The records below are to be repeated exactly, and their pictures left out.
*** Opening of Source material ***
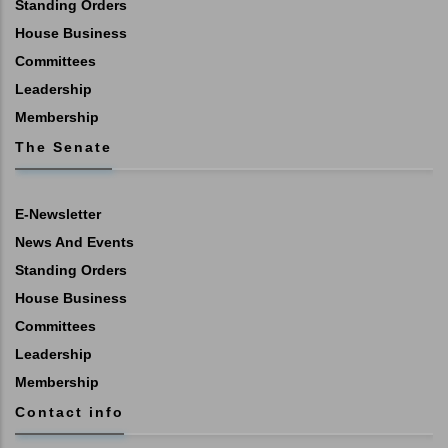
Standing Orders
House Business
Committees
Leadership
Membership
The Senate
E-Newsletter
News And Events
Standing Orders
House Business
Committees
Leadership
Membership
Contact info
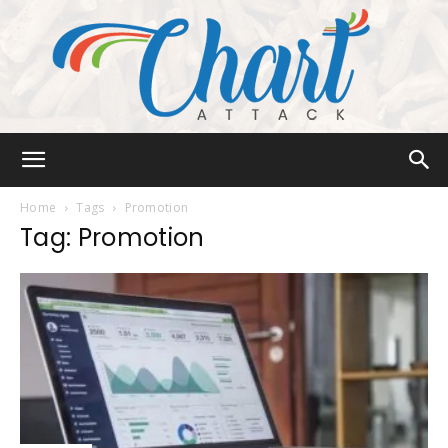
Chart
Home
Tags
Promotion
Tag: Promotion
Attack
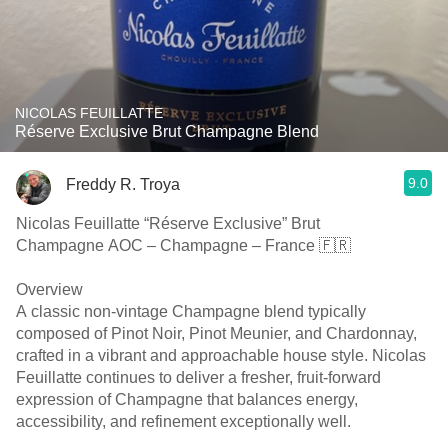
NICOLAS FEUILLATTE
Réserve Exclusive Brut Champagne Blend
9.0
Freddy R. Troya
Nicolas Feuillatte “Réserve Exclusive” Brut
Champagne AOC – Champagne – France 🇫🇷
Overview
A classic non-vintage Champagne blend typically
composed of Pinot Noir, Pinot Meunier, and Chardonnay,
crafted in a vibrant and approachable house style. Nicolas
Feuillatte continues to deliver a fresher, fruit-forward
expression of Champagne that balances energy,
accessibility, and refinement exceptionally well.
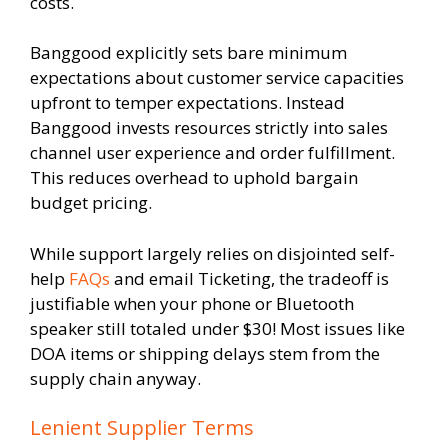
costs.
Banggood explicitly sets bare minimum
expectations about customer service capacities
upfront to temper expectations. Instead
Banggood invests resources strictly into sales
channel user experience and order fulfillment.
This reduces overhead to uphold bargain
budget pricing.
While support largely relies on disjointed self-
help
FAQs
and email Ticketing, the tradeoff is
justifiable when your phone or Bluetooth
speaker still totaled under $30! Most issues like
DOA items or shipping delays stem from the
supply chain anyway.
Lenient Supplier Terms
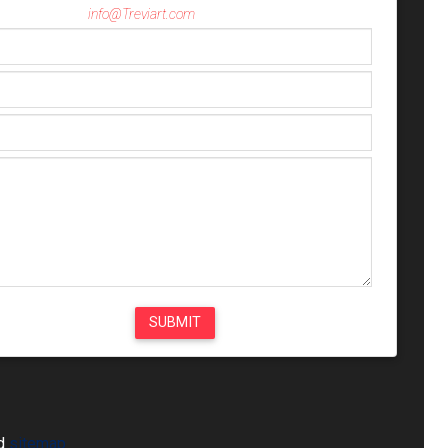
info@Treviart.com
ed
sitemap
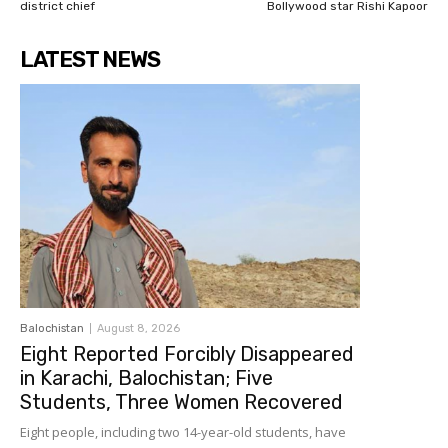
district chief
Bollywood star Rishi Kapoor
LATEST NEWS
Balochistan
August 8, 2026
Eight Reported Forcibly Disappeared
in Karachi, Balochistan; Five
Students, Three Women Recovered
Eight people, including two 14-year-old students, have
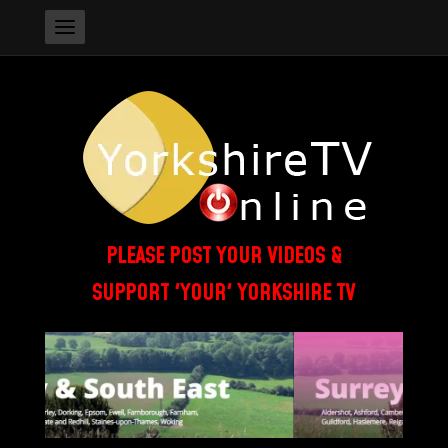
PLEASE POST YOUR VIDEOS &
SUPPORT 'YOUR' YORKSHIRE TV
*** Close of Source material ***
Reply
Standing Orders
House Business
Committees
Leadership
Membership
The Senate
E-Newsletter
News And Events
Standing Orders
House Business
Committees
Leadership
Membership
Contact info
Chart
Home
Tags
Promotion
Tag: Promotion
Attack
NICOLAS FEUILLATTE
Réserve Exclusive Brut Champagne Blend
9.0
Freddy R. Troya
Nicolas Feuillatte “Réserve Exclusive” Brut
Champagne AOC – Champagne – France 🇫🇷
Overview
A classic non-vintage Champagne blend typically
composed of Pinot Noir, Pinot Meunier, and Chardonnay,
crafted in a vibrant and approachable house style. Nicolas
Feuillatte continues to deliver a fresher, fruit-forward
expression of Champagne that balances energy,
accessibility, and refinement exceptionally well.
costs.
Banggood explicitly sets bare minimum
expectations about customer service capacities
upfront to temper expectations. Instead
Banggood invests resources strictly into sales
channel user experience and order fulfillment.
This reduces overhead to uphold bargain
budget pricing.
While support largely relies on disjointed self-
help
FAQs
and email Ticketing, the tradeoff is
justifiable when your phone or Bluetooth
speaker still totaled under $30! Most issues like
DOA items or shipping delays stem from the
supply chain anyway.
Lenient Supplier Terms
info@Treviart.com
ed
sitemap
district chief
Bollywood star Rishi Kapoor
LATEST NEWS
Balochistan
August 8, 2026
Eight Reported Forcibly Disappeared
in Karachi, Balochistan; Five
Students, Three Women Recovered
Eight people, including two 14-year-old students, have
PLEASE POST YOUR VIDEOS &
SUPPORT 'YOUR' YORKSHIRE TV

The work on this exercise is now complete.